Wednesday, May 1, 2013

What Mama's Cooking: Knafeh à la Crème

I’d like to introduce everyone to my dear Mama, who will be joining me on the blog every now and again to share her delicious recipes and forays in cooking. My Mom is an excellent cook, if I do say so myself, and people have told her many time that if they were guaranteed cooking of her caliber, they would happily go vegetarian. Plus, she’s my Mom, and has taught me everything I know about the kitchen. So please welcome her and enjoy all of her delicious meals. Without further ado, here's Mama...

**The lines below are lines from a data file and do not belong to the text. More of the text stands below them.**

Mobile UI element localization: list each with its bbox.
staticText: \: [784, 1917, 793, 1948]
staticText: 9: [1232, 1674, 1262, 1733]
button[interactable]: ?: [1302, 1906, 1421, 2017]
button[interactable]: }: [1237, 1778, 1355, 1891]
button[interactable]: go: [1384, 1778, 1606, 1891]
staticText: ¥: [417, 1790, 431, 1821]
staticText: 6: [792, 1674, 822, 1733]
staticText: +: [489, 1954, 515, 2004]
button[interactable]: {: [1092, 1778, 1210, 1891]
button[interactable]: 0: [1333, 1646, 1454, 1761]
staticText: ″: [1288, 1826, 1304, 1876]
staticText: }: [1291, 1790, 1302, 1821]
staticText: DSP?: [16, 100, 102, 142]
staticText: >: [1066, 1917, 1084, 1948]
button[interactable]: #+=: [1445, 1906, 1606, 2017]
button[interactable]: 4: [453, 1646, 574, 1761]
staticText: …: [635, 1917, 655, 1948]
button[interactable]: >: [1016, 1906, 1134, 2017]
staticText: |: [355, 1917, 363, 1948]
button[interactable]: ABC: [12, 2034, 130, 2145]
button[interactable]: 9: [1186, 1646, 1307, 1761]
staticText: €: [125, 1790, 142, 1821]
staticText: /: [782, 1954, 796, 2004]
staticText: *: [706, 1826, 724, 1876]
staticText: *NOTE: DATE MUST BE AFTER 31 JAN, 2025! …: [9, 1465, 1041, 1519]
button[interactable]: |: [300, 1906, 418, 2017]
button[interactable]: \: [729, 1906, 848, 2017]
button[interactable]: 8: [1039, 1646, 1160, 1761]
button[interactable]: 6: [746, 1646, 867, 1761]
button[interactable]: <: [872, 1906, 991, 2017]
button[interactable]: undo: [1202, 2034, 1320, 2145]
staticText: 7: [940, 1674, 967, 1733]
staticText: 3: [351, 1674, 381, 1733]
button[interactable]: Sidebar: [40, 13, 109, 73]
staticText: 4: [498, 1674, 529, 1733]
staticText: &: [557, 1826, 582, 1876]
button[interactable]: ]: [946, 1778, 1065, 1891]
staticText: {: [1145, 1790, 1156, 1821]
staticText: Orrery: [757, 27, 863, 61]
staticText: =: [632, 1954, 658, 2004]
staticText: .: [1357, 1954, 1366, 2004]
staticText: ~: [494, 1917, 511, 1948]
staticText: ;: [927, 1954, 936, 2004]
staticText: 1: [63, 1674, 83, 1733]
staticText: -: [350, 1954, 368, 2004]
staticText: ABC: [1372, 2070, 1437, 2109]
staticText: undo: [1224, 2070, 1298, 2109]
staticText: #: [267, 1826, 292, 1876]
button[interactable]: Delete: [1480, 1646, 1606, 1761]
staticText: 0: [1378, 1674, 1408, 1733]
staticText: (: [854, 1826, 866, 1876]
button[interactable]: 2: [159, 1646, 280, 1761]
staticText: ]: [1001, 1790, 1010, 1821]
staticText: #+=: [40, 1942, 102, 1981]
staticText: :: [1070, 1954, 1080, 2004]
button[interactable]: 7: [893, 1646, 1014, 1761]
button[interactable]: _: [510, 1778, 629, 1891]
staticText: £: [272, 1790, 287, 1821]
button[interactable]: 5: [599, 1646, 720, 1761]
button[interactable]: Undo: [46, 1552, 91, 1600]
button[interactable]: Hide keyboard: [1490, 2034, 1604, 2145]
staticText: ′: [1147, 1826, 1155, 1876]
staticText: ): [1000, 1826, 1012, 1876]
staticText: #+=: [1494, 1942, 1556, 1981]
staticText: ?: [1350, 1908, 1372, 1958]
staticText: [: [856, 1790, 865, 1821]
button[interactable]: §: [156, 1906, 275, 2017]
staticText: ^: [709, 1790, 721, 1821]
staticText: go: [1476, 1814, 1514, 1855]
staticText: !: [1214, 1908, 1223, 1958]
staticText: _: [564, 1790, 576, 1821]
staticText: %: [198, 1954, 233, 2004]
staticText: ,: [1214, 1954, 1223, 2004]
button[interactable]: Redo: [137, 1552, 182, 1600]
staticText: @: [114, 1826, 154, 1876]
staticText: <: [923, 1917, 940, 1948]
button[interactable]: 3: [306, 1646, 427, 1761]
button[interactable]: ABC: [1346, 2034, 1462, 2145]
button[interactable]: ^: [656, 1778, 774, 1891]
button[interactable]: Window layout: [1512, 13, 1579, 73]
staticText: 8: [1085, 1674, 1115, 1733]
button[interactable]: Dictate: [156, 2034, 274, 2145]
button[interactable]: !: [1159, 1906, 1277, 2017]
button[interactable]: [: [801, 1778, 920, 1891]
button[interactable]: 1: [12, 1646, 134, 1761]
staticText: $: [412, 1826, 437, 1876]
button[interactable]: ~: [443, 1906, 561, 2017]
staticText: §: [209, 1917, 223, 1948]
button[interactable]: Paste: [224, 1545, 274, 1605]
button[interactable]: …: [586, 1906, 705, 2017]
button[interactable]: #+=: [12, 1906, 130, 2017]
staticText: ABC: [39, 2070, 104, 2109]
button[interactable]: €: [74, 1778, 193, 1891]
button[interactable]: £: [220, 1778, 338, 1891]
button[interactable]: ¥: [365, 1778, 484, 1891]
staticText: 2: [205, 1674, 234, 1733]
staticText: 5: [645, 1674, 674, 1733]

I know very little about Middle Eastern cuisine and cooking. My experiences were limited to the ubiquitous hummus, tabbouleh and falafel of Mediterranean restaurants until I visited an Afghan restaurant in the Boston area, The Helmand in Cambridge. We had a sampling of their vegetarian offerings including delicious lentil stuffed peppers and a sweet pumpkin dish. Over the ensuing years I have searched the Internet and through cookbooks at libraries and in bookstores for similar recipes without luck. I eventually found the recipe for their Kaddo Bourani, the pumpkin dish, on this blog,but never found the lentil dish. Oh, well. Fast forward to my husband's birthday this year. No, I did not stumble upon the wonderful blend of spices in those lentils and cook those two dishes for him, but he was open to an untraditional birthday cake that I was looking forward to trying.

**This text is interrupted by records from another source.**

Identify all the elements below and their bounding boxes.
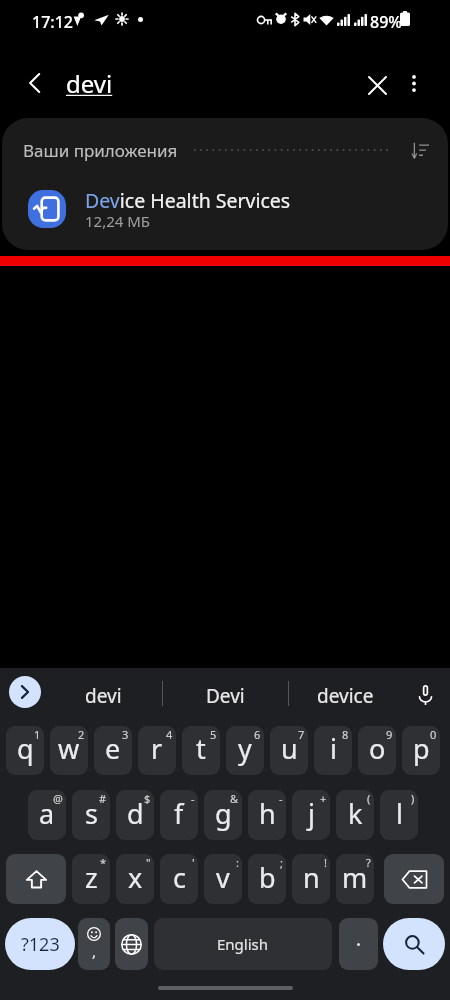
button[interactable]: k (336, 790, 374, 840)
button[interactable]: g (204, 790, 242, 840)
button[interactable]: q (6, 726, 44, 775)
staticText: i (330, 730, 337, 767)
button[interactable]: x (116, 854, 154, 904)
staticText: g (215, 795, 232, 832)
staticText: 12,24 МБ (85, 211, 151, 231)
staticText: 8 (342, 727, 349, 742)
button[interactable]: Emoji (78, 918, 110, 970)
staticText: f (174, 795, 184, 832)
button[interactable]: Expand toolbar (9, 676, 41, 708)
staticText: y (238, 730, 252, 767)
button[interactable]: h (248, 790, 286, 840)
button[interactable]: Voice input (408, 678, 442, 712)
button[interactable]: a (28, 790, 66, 840)
button[interactable]: u (270, 726, 308, 775)
button[interactable]: Search (383, 918, 445, 970)
button[interactable]: j (292, 790, 330, 840)
button[interactable]: devi (46, 669, 160, 723)
staticText: ; (280, 855, 283, 870)
staticText: Devi (206, 683, 245, 709)
staticText: device (317, 683, 374, 709)
staticText: x (128, 859, 143, 896)
button[interactable]: d (116, 790, 154, 840)
staticText: 89% (370, 11, 402, 33)
staticText: Device Health Services (85, 187, 291, 214)
button[interactable]: Sort (406, 136, 434, 164)
button[interactable]: Back (14, 63, 54, 103)
staticText: e (105, 730, 121, 767)
button[interactable]: Switch language (115, 918, 148, 970)
button[interactable]: Device Health Services (2, 172, 448, 246)
button[interactable]: device (288, 669, 402, 723)
button[interactable]: o (358, 726, 396, 775)
staticText: 1 (34, 727, 41, 742)
staticText: z (85, 859, 98, 896)
staticText: * (100, 855, 107, 870)
button[interactable]: l (380, 790, 418, 840)
staticText: u (281, 730, 298, 767)
staticText: o (369, 730, 386, 767)
staticText: d (127, 795, 144, 832)
staticText: 0 (430, 727, 437, 742)
staticText: ?123 (21, 932, 60, 957)
staticText: q (17, 730, 34, 767)
staticText: 9 (386, 727, 393, 742)
staticText: b (259, 859, 276, 896)
button[interactable]: n (292, 854, 330, 904)
staticText: s (85, 795, 98, 832)
button[interactable]: f (160, 790, 198, 840)
button[interactable]: t (182, 726, 220, 775)
staticText: l (396, 795, 403, 832)
staticText: v (216, 859, 230, 896)
staticText: - (279, 791, 283, 806)
staticText: : (236, 855, 239, 870)
button[interactable]: Devi (168, 669, 282, 723)
staticText: j (308, 795, 315, 832)
button[interactable]: b (248, 854, 286, 904)
staticText: ) (411, 791, 415, 806)
staticText: 4 (166, 727, 173, 742)
staticText: 7 (298, 727, 305, 742)
button[interactable]: Clear search (357, 65, 397, 105)
staticText: & (230, 791, 239, 806)
staticText: ! (324, 855, 327, 870)
staticText: k (348, 795, 363, 832)
button[interactable]: Shift (6, 854, 66, 904)
button[interactable]: More options (396, 65, 432, 101)
staticText: 17:12 (32, 11, 73, 33)
staticText: 6 (254, 727, 261, 742)
staticText: Ваши приложения (23, 139, 178, 162)
button[interactable]: p (402, 726, 440, 775)
button[interactable]: s (72, 790, 110, 840)
button[interactable]: c (160, 854, 198, 904)
staticText: , (92, 941, 97, 961)
button[interactable]: m (336, 854, 374, 904)
button[interactable]: e (94, 726, 132, 775)
staticText: n (303, 859, 320, 896)
button[interactable]: z (72, 854, 110, 904)
button[interactable]: i (314, 726, 352, 775)
button[interactable]: r (138, 726, 176, 775)
button[interactable]: Period (339, 918, 378, 970)
staticText: r (151, 730, 163, 767)
staticText: w (58, 730, 80, 767)
staticText: ( (367, 791, 371, 806)
staticText: English (217, 934, 269, 954)
button[interactable]: Backspace (384, 854, 444, 904)
staticText: c (173, 859, 186, 896)
button[interactable]: v (204, 854, 242, 904)
button[interactable]: w (50, 726, 88, 775)
button[interactable]: English (154, 918, 332, 970)
staticText: # (99, 791, 107, 806)
staticText: @ (53, 791, 63, 806)
staticText: t (196, 730, 206, 767)
staticText: - (191, 791, 195, 806)
staticText: devi (66, 67, 113, 100)
staticText: 3 (122, 727, 129, 742)
staticText: ' (192, 855, 195, 870)
button[interactable]: ?123 (5, 918, 75, 970)
staticText: 5 (210, 727, 217, 742)
staticText: ? (366, 855, 371, 870)
button[interactable]: y (226, 726, 264, 775)
staticText: p (413, 730, 430, 767)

Knafeh à la Crème was a recipe that I found in The New York Times. The shredded phyllo dough was surprisingly easy to find in Rochester, NY at Lombardi's Gourmet Imports & Specialties, but is also available here. The dessert has a custard-like filling that was delicately scented and flavored with lemon and orange blossom water. The results were unique and delicious. Perhaps you can find a special occasion to give it a try, too.